Task to complete = At the line containing "teslimat güzergâhlarını belirler", begin retyping, and stop after the last line of the data; add nothing.

___ Extracted records ___

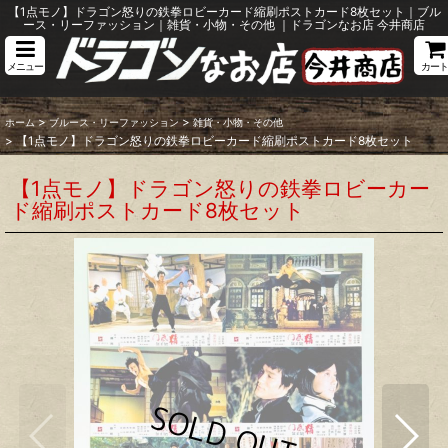
【1点モノ】ドラゴン怒りの鉄拳ロビーカード縮刷ポストカード8枚セット｜ブル
ース・リーファッション｜雑貨・小物・その他 ｜ドラゴンなお店 今井商店
メニュー
カート
>
>
ホーム
ブルース・リーファッション
雑貨・小物・その他
>
【1点モノ】ドラゴン怒りの鉄拳ロビーカード縮刷ポストカード8枚セット
【1点モノ】ドラゴン怒りの鉄拳ロビーカー
ド縮刷ポストカード8枚セット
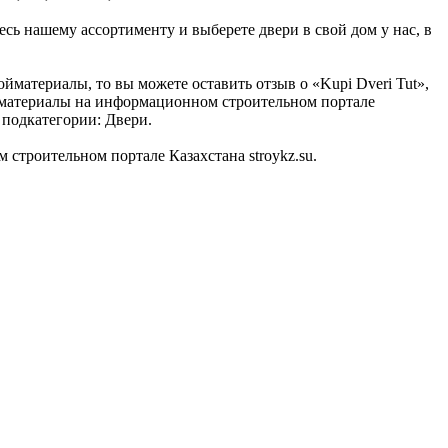
есь нашему ассортименту и выберете двери в свой дом у нас, в
йматериалы, то вы можете оставить отзыв о «Kupi Dveri Tut»,
ойматериалы на информационном строительном портале
в подкатегории: Двери.
строительном портале Казахстана stroykz.su.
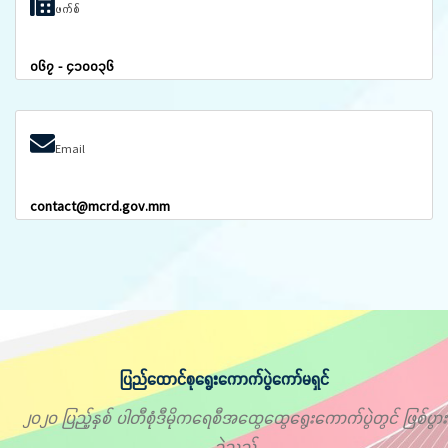
ဖက်စ်
၀၆၇ - ၄၁၀၀၃၆
Email
contact@mcrd.gov.mm
ပြည်ထောင်စုရွေးကောက်ပွဲကော်မရှင်
၂၀၂၀ ပြည့်နှစ် ပါတီစုံဒီမိုကရေစီအထွေထွေရွေးကောက်ပွဲတွင် ဖြစ်ပွား
ခဲ့သည့်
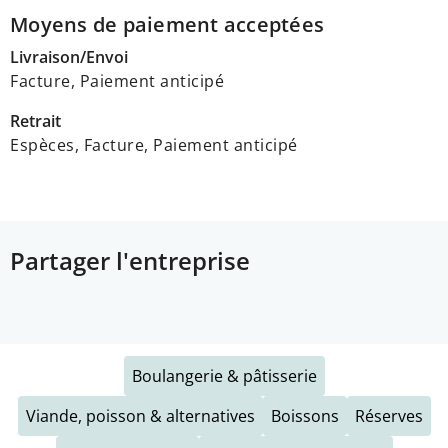
Moyens de paiement acceptées
Livraison/Envoi
Facture, Paiement anticipé
Retrait
Espèces, Facture, Paiement anticipé
Partager l'entreprise
Boulangerie & pâtisserie
Viande, poisson & alternatives
Boissons
Réserves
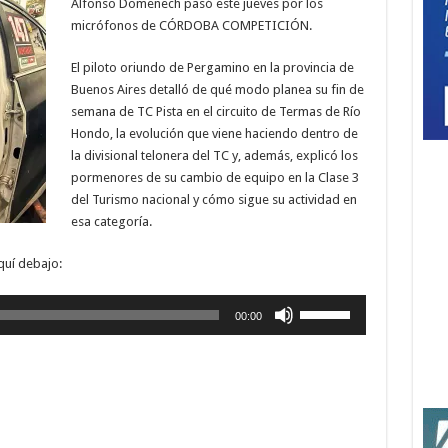
Alfonso Domenech pasó este jueves por los
micrófonos de CÓRDOBA COMPETICIÓN.
El piloto oriundo de Pergamino en la provincia de
Buenos Aires detalló de qué modo planea su fin de
semana de TC Pista en el circuito de Termas de Río
Hondo, la evolución que viene haciendo dentro de
la divisional telonera del TC y, además, explicó los
pormenores de su cambio de equipo en la Clase 3
del Turismo nacional y cómo sigue su actividad en
esa categoría.
quí debajo:
Utiliza
00:00
las
teclas
de
flecha
arriba/abajo
para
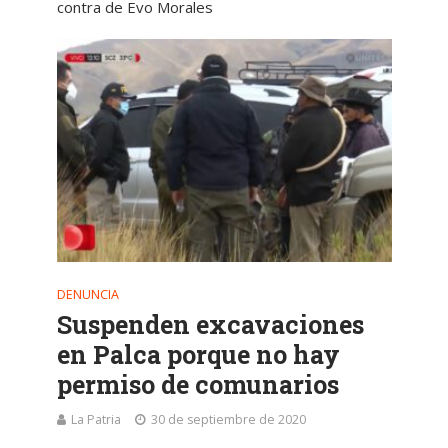
contra de Evo Morales
DENUNCIA
Suspenden excavaciones
en Palca porque no hay
permiso de comunarios
La Patria
30 de septiembre de 2020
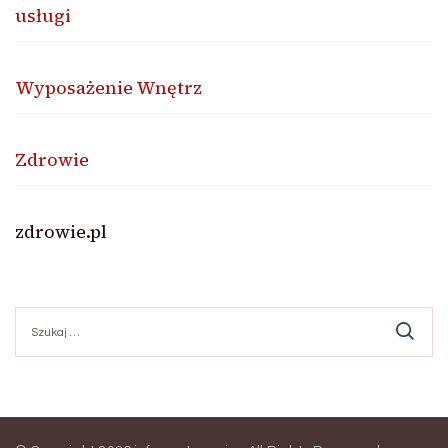
usługi
Wyposażenie Wnętrz
Zdrowie
zdrowie.pl
Szukaj:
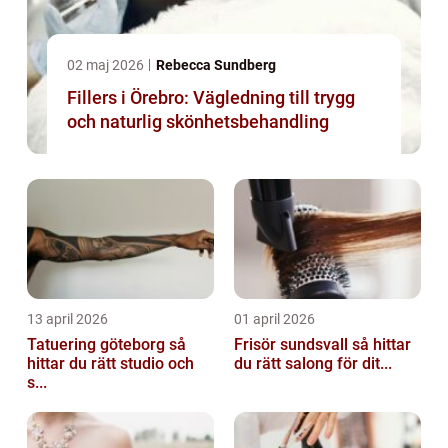
02 maj 2026
Rebecca Sundberg
Fillers i Örebro: Vägledning till trygg
och naturlig skönhetsbehandling
13 april 2026
01 april 2026
Tatuering göteborg så
Frisör sundsvall så hittar
hittar du rätt studio och
du rätt salong för dit...
s...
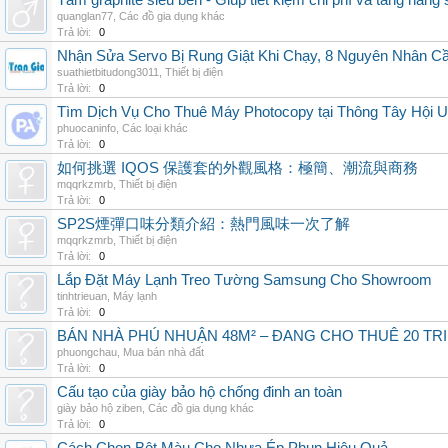
Tấm graphite siêu bền - Giúp tiết kiệm chi phí và tăng năng 
quanglan77
,
Các đồ gia dụng khác
Trả lời:
0
Nhận Sửa Servo Bị Rung Giật Khi Chạy, 8 Nguyên Nhân C
suathietbitudong3011
,
Thiết bị điện
Trả lời:
0
Tìm Dịch Vụ Cho Thuê Máy Photocopy tại Thông Tây Hội U
phuocaninfo
,
Các loại khác
Trả lời:
0
如何挑選 IQOS 保護套的外觀風格：極簡、潮流與商務
mqqrkzmrb
,
Thiết bị điện
Trả lời:
0
SP2S煙彈口味分類介紹：熱門風味一次了解
mqqrkzmrb
,
Thiết bị điện
Trả lời:
0
Lắp Đặt Máy Lạnh Treo Tường Samsung Cho Showroom
tinhtrieuan
,
Máy lạnh
Trả lời:
0
BÁN NHÀ PHÚ NHUẬN 48M² – ĐANG CHO THUÊ 20 TRIỆ
phuongchau
,
Mua bán nhà đất
Trả lời:
0
Cấu tạo của giày bảo hộ chống đinh an toàn
giày bảo hộ ziben
,
Các đồ gia dụng khác
Trả lời:
0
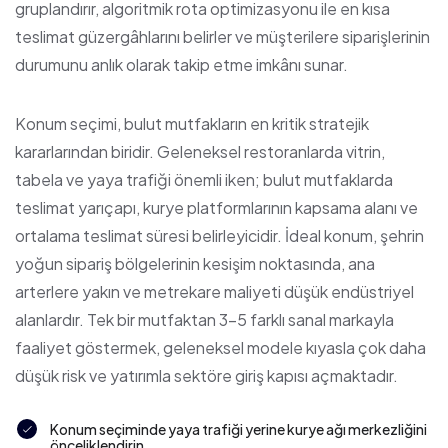
gruplandırır, algoritmik rota optimizasyonu ile en kısa
teslimat güzergâhlarını belirler ve müşterilere siparişlerinin
durumunu anlık olarak takip etme imkânı sunar.
Konum seçimi, bulut mutfakların en kritik stratejik
kararlarından biridir. Geleneksel restoranlarda vitrin,
tabela ve yaya trafiği önemli iken; bulut mutfaklarda
teslimat yarıçapı, kurye platformlarının kapsama alanı ve
ortalama teslimat süresi belirleyicidir. İdeal konum, şehrin
yoğun sipariş bölgelerinin kesişim noktasında, ana
arterlere yakın ve metrekare maliyeti düşük endüstriyel
alanlardır. Tek bir mutfaktan 3-5 farklı sanal markayla
faaliyet göstermek, geleneksel modele kıyasla çok daha
düşük risk ve yatırımla sektöre giriş kapısı açmaktadır.
Konum seçiminde yaya trafiği yerine kurye ağı merkezliğini
önceliklendirin.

___

Task solution =
teslimat güzergâhlarını belirler ve müşterilere siparişlerinin
durumunu anlık olarak takip etme imkânı sunar.
Konum seçimi, bulut mutfakların en kritik stratejik
kararlarından biridir. Geleneksel restoranlarda vitrin,
tabela ve yaya trafiği önemli iken; bulut mutfaklarda
teslimat yarıçapı, kurye platformlarının kapsama alanı ve
ortalama teslimat süresi belirleyicidir. İdeal konum, şehrin
yoğun sipariş bölgelerinin kesişim noktasında, ana
arterlere yakın ve metrekare maliyeti düşük endüstriyel
alanlardır. Tek bir mutfaktan 3-5 farklı sanal markayla
faaliyet göstermek, geleneksel modele kıyasla çok daha
düşük risk ve yatırımla sektöre giriş kapısı açmaktadır.
Konum seçiminde yaya trafiği yerine kurye ağı merkezliğini
önceliklendirin.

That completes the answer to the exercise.